Ante lo ocurrido en Almendralejo, la reacción de las
autoridades es similar a la que da ante otros terribles sucesos (violencia de
género, acoso escolar, suicidios, adicciones, discursos de odio, etc., etc.):
abrir una investigación, crear observatorios y grupos de trabajo y, sobre todas
las cosas, la socorrida apelación a la
educación. Y en concreto, en este caso, a la educación sexual.
No está mal. La educación es la estrategia fundamental para
prever este tipo de delitos. Especialmente si quienes los cometen son menores y
si, como es el caso, la regulación estricta y a tiempo de todas las
posibilidades abiertas por las nuevas tecnologías es poco menos que imposible.
Ahora bien, antes de hacer las declaraciones retóricas de
rigor nuestros responsables políticos tendrían que informarse un poco.
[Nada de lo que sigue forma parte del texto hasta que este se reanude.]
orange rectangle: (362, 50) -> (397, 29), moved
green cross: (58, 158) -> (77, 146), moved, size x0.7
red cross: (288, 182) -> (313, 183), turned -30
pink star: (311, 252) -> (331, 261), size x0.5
Porque
resulta que esa famosa educación sexual que invocan cada vez que hay un caso de
acoso, agresión o violencia machista (es decir, casi cada día), ¡ya la hay!
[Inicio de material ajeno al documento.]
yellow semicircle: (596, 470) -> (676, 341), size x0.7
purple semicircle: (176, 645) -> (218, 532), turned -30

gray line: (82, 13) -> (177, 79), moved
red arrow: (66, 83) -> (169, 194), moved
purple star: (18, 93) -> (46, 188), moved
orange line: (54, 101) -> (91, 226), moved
¡Está en el currículo educativo! Muchos y muchas docentes hemos peleado y
trabajado durante años para que estuviera allí. Otra cosa es que las
administraciones competentes no suelan hacerle el más mínimo caso, y la tengan
convertida en una inservible “maría”.
Fíjense, además, que en los currículos oficiales no solo
aparece, como saber básico y obligatorio, la educación afectivo-sexual, sino
también el área y materia que le sirve de contexto, que es la Educación en Valores Cívicos y Éticos.
Un contexto imprescindible, pues la educación sexual que buscamos no consiste
fundamentalmente en información sobre sexualidad (que también es importante y
nunca viene mal), sino en promover aquellas ideas, valores y actitudes que
deben presidir nuestras relaciones con los otros, especialmente las íntimas, a
las que, por tabúes culturales y por estar tradicionalmente sujetas a la moral
religiosa, el sistema educativo no les ha prestado nunca atención.
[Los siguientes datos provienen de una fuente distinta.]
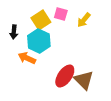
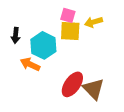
yellow square: (41, 20) -> (70, 31), moved, turned 36
yellow arrow: (84, 20) -> (94, 22), turned 35

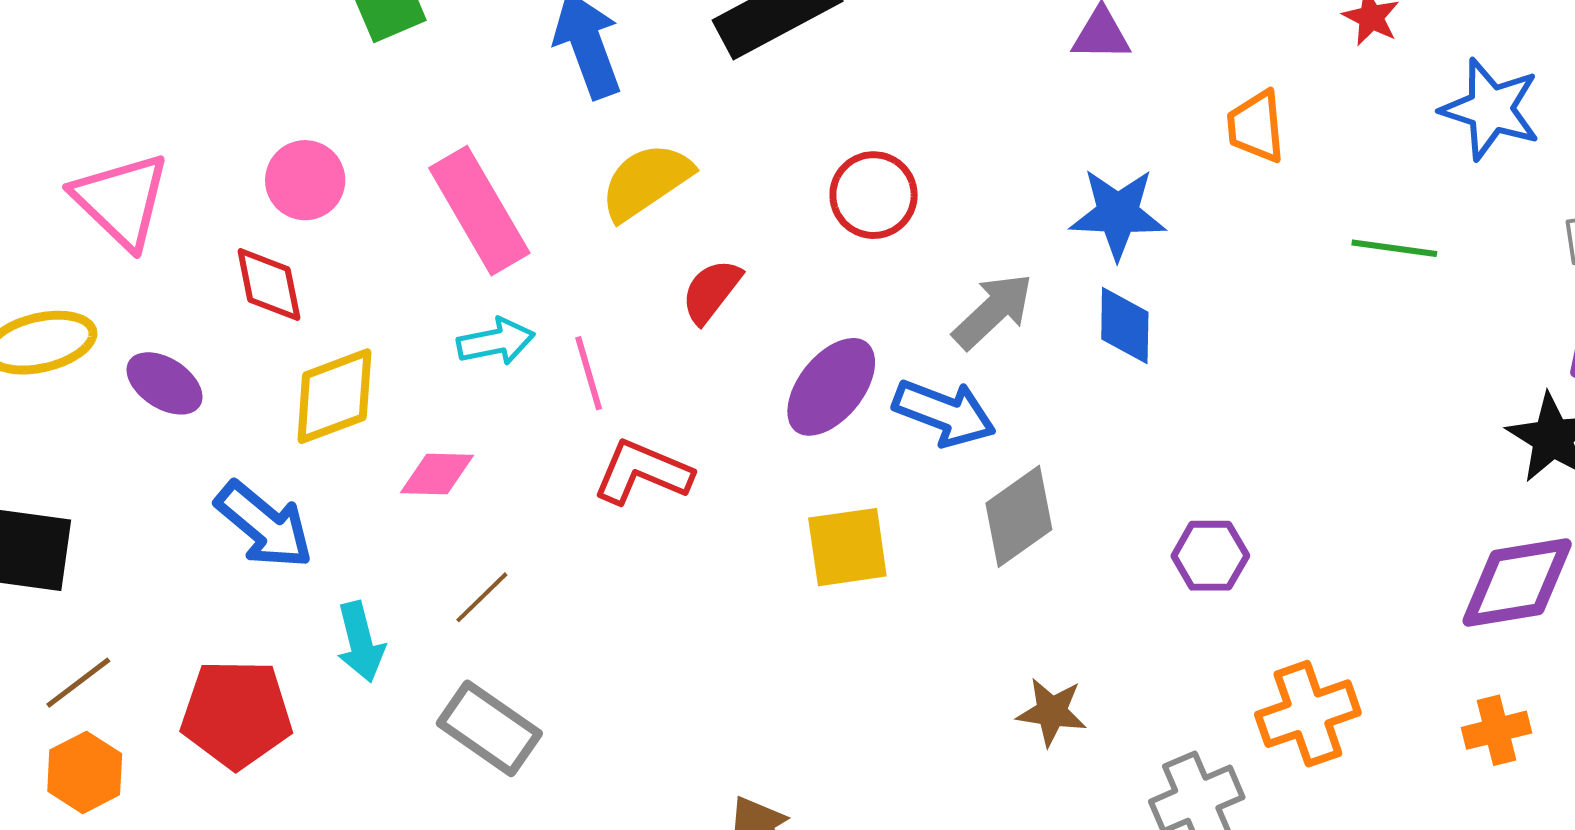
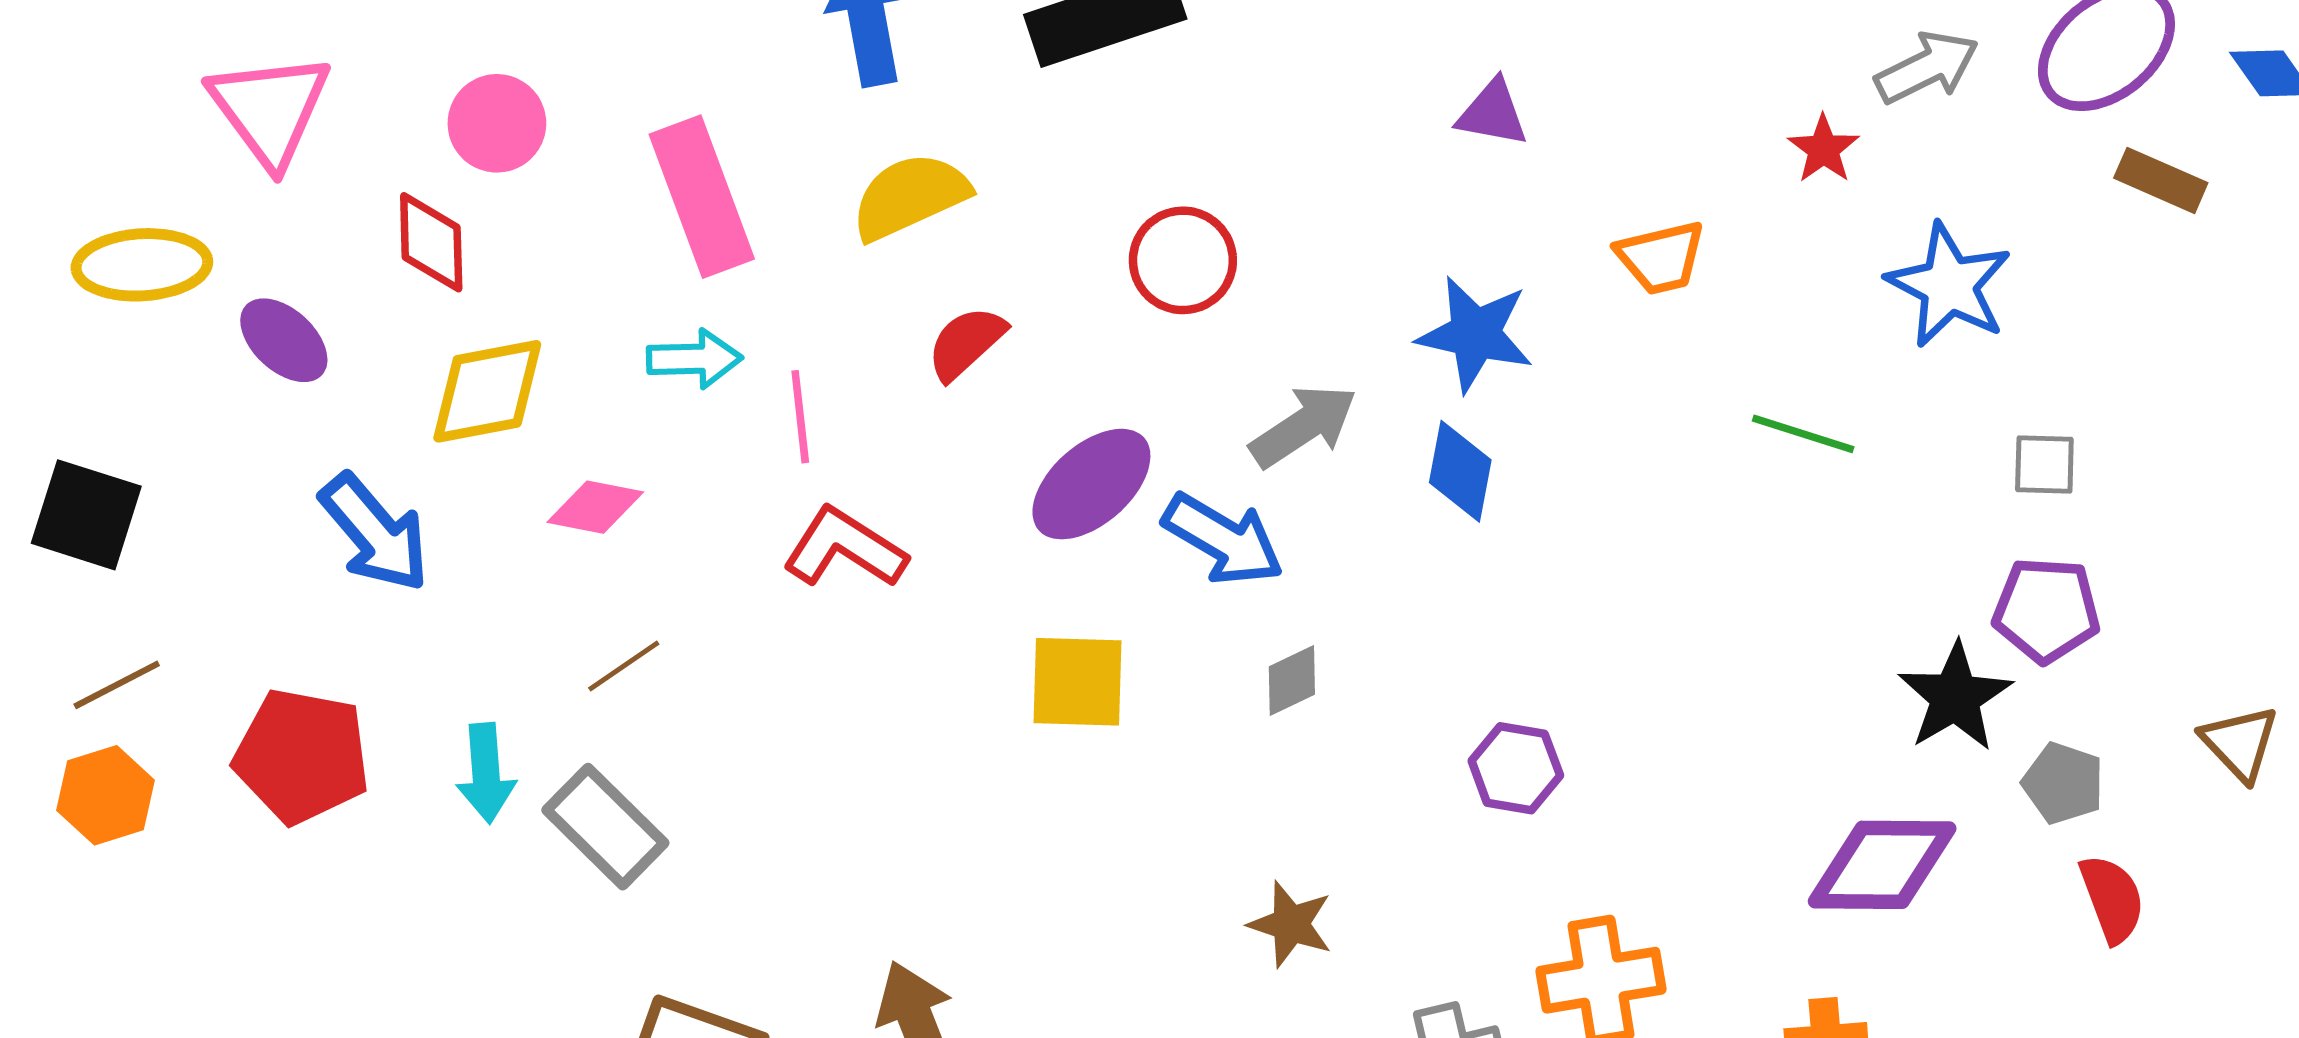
orange trapezoid: (1256, 127) -> (1661, 257), turned -108
gray diamond: (1019, 516) -> (1292, 680), size x0.6
cyan arrow: (360, 642) -> (486, 773), moved

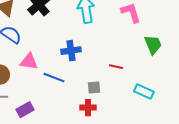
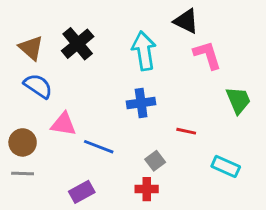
blue cross: (71, 51) -> (141, 103), moved
gray square: (94, 88) -> (155, 161), turned -32
purple rectangle: (25, 110) -> (82, 192), moved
La educación cívica y ética debe estar vinculada a la
educación sexual (como de hecho está en los programas educativos) por lo mismo
que ha de estarlo a la lucha contra el acoso escolar, la prevención de las
adicciones, la resolución pacífica de los conflictos, la eliminación de
actitudes discriminatorias, la promoción de conductas seguras en las redes o la
creación de hábitos saludables y sostenibles entre los más jóvenes. La razón es
que todas estas conductas (y las contrarias) dependen de las ideas y valores
éticos que tenemos en la cabeza, de manera que si no tratamos con esas ideas no
haremos, educativamente hablando, absolutamente nada.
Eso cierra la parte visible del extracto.